Stored data entries:
┄┄┄┄┄┄┄┄┄┄┄┄┄┄┄┄┄┄┄┄

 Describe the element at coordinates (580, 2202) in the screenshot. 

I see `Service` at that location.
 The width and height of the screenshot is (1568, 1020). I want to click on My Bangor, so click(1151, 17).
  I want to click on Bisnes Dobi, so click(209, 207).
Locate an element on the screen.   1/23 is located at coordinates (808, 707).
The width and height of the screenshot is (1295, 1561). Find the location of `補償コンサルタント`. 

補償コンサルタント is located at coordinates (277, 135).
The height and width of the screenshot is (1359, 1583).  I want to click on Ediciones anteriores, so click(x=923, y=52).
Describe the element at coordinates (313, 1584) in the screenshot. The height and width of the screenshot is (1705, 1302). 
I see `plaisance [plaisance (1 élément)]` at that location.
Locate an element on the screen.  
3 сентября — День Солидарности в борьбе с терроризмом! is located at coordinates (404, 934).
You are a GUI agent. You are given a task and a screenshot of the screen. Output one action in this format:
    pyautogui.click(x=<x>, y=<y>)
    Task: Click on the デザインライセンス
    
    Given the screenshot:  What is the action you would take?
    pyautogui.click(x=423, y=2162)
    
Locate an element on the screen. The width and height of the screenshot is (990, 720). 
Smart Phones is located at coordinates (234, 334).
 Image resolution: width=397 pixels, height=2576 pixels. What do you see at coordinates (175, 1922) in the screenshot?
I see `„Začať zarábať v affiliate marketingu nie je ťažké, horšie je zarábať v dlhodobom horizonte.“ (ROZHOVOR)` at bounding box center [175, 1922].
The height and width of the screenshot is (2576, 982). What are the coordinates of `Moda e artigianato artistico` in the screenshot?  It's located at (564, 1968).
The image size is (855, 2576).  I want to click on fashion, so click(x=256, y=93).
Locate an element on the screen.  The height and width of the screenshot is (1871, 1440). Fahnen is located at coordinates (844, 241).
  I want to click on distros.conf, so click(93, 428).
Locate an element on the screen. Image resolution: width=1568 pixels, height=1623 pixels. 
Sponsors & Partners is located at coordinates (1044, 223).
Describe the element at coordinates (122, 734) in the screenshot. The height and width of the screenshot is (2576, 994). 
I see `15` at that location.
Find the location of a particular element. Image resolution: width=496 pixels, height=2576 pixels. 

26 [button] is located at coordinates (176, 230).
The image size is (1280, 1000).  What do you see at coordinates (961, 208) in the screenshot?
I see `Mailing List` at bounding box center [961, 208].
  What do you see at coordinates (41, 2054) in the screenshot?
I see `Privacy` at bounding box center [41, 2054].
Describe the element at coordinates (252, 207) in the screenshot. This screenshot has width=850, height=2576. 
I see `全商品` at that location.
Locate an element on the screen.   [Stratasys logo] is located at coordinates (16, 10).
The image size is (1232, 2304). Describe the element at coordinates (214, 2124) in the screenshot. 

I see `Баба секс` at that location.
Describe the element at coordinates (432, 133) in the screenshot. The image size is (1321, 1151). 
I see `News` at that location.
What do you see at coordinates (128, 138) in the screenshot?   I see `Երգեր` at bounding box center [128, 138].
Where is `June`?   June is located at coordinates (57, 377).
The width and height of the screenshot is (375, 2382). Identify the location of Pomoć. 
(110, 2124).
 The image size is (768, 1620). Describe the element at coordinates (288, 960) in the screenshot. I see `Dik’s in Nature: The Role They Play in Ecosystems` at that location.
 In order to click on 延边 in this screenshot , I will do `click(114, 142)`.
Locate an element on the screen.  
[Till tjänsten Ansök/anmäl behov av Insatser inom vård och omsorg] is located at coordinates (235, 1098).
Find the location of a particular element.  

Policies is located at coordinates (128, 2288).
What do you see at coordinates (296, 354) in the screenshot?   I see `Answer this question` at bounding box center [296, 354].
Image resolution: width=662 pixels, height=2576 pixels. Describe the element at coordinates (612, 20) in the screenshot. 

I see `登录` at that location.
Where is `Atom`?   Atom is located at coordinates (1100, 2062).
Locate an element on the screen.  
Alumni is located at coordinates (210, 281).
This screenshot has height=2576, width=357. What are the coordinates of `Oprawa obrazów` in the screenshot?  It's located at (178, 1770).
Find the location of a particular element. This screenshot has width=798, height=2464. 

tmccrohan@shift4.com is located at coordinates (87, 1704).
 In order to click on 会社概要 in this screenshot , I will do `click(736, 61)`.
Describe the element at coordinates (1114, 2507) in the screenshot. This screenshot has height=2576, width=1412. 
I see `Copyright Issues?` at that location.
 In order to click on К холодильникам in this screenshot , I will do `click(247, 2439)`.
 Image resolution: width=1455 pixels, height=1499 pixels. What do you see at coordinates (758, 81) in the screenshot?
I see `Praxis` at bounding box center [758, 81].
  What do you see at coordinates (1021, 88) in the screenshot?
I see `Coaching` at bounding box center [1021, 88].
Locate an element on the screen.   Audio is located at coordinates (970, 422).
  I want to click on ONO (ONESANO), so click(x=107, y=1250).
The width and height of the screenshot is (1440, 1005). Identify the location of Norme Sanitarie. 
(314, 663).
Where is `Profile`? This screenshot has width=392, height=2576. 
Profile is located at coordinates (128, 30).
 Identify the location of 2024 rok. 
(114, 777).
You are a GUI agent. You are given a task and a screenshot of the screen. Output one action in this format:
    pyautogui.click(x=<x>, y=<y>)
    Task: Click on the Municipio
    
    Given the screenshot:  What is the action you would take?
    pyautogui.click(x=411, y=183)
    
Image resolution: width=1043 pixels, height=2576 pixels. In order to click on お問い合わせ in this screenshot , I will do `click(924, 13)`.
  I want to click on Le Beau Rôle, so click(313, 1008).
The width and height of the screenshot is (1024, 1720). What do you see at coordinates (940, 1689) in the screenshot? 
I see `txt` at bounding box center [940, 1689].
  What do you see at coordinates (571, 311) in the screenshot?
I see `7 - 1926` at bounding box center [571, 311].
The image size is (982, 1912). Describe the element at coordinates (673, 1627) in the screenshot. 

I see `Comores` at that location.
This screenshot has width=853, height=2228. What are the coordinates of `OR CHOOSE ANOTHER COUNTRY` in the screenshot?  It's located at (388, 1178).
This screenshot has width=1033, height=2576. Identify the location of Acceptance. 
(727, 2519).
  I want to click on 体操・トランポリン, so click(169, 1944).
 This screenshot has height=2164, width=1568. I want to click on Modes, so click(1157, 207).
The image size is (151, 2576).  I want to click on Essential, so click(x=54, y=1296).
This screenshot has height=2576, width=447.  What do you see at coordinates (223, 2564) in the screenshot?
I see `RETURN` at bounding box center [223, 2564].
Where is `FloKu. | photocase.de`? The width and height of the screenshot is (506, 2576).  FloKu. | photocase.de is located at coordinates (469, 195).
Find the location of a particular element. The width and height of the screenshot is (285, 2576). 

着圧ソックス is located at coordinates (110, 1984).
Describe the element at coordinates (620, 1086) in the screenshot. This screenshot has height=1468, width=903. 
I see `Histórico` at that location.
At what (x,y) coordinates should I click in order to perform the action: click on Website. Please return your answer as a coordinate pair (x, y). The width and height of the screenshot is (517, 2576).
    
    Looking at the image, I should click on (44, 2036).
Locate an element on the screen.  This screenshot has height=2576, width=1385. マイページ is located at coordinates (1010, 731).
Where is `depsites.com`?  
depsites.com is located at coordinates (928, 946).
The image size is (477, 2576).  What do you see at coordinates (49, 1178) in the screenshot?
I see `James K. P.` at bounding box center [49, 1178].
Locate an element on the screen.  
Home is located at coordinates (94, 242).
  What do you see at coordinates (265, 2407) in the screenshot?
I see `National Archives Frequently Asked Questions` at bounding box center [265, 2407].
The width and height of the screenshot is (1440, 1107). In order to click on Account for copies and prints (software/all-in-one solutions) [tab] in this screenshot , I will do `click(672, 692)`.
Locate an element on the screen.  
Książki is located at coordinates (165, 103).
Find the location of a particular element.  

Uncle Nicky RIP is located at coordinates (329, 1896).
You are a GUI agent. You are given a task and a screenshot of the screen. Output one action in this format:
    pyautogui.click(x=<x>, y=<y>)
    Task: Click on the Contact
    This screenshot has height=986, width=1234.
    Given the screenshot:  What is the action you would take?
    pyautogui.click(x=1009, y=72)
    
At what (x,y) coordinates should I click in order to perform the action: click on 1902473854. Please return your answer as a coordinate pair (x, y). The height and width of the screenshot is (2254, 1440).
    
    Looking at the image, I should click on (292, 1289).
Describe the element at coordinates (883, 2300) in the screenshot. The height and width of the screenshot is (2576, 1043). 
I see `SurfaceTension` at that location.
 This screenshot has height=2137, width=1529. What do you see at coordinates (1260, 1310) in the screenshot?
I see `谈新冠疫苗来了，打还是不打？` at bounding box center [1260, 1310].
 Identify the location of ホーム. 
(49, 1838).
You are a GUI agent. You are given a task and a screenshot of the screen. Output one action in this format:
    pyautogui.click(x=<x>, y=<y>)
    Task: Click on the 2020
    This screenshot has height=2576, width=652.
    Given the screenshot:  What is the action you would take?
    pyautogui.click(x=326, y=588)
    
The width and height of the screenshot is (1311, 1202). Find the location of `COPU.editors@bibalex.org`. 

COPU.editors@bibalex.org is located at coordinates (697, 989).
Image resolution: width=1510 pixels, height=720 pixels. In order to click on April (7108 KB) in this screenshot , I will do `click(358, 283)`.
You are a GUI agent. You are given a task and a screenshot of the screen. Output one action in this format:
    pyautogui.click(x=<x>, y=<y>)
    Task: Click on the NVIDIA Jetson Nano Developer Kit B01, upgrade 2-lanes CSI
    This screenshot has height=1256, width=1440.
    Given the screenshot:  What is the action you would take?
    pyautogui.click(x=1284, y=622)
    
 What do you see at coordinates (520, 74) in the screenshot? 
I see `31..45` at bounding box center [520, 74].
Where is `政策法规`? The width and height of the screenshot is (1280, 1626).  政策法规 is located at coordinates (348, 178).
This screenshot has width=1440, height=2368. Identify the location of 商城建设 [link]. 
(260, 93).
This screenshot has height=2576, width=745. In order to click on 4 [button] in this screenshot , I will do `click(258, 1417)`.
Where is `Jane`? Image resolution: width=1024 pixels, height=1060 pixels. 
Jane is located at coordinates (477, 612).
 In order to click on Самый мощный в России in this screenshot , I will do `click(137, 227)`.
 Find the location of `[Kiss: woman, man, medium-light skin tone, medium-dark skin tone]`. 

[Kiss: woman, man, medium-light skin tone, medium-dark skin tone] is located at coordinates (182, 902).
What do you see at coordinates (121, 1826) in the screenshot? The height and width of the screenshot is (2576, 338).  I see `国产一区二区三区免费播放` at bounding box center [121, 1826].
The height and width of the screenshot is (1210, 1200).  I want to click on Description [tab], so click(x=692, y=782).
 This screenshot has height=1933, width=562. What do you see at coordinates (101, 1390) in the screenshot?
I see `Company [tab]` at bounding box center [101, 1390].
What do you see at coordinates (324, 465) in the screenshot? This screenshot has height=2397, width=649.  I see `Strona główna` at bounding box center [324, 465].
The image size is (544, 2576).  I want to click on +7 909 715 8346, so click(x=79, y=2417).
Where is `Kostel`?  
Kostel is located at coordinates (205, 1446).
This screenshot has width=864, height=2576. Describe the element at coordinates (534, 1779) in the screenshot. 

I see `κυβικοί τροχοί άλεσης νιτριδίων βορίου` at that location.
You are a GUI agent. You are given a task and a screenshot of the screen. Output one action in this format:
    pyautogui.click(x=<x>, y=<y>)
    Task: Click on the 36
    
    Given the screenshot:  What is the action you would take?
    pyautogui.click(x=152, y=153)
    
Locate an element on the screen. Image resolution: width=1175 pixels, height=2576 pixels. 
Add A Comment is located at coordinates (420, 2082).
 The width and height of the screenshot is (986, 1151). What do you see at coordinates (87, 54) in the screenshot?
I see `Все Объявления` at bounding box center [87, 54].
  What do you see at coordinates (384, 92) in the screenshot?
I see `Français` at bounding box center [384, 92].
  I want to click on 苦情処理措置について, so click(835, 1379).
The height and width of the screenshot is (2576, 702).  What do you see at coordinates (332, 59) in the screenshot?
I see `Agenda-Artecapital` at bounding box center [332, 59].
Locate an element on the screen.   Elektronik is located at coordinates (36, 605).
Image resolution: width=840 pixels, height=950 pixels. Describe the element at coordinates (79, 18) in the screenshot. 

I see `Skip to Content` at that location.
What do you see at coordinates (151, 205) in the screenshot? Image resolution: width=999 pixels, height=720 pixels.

┄┄┄┄┄┄┄┄┄┄┄┄┄┄┄┄┄┄┄┄

> PROBLEM TO SOLVE
Copy range, inclusive: the line holding "is (2254, 1440)." to the line holding "This screenshot has height=2576, width=652.". Reproduce exactly those lines of the records above and no others.

> COMPLETED EXERCISE
At what (x,y) coordinates should I click in order to perform the action: click on 1902473854. Please return your answer as a coordinate pair (x, y). The height and width of the screenshot is (2254, 1440).
    
    Looking at the image, I should click on (292, 1289).
Describe the element at coordinates (883, 2300) in the screenshot. The height and width of the screenshot is (2576, 1043). 
I see `SurfaceTension` at that location.
 This screenshot has height=2137, width=1529. What do you see at coordinates (1260, 1310) in the screenshot?
I see `谈新冠疫苗来了，打还是不打？` at bounding box center [1260, 1310].
 Identify the location of ホーム. 
(49, 1838).
You are a GUI agent. You are given a task and a screenshot of the screen. Output one action in this format:
    pyautogui.click(x=<x>, y=<y>)
    Task: Click on the 2020
    This screenshot has height=2576, width=652.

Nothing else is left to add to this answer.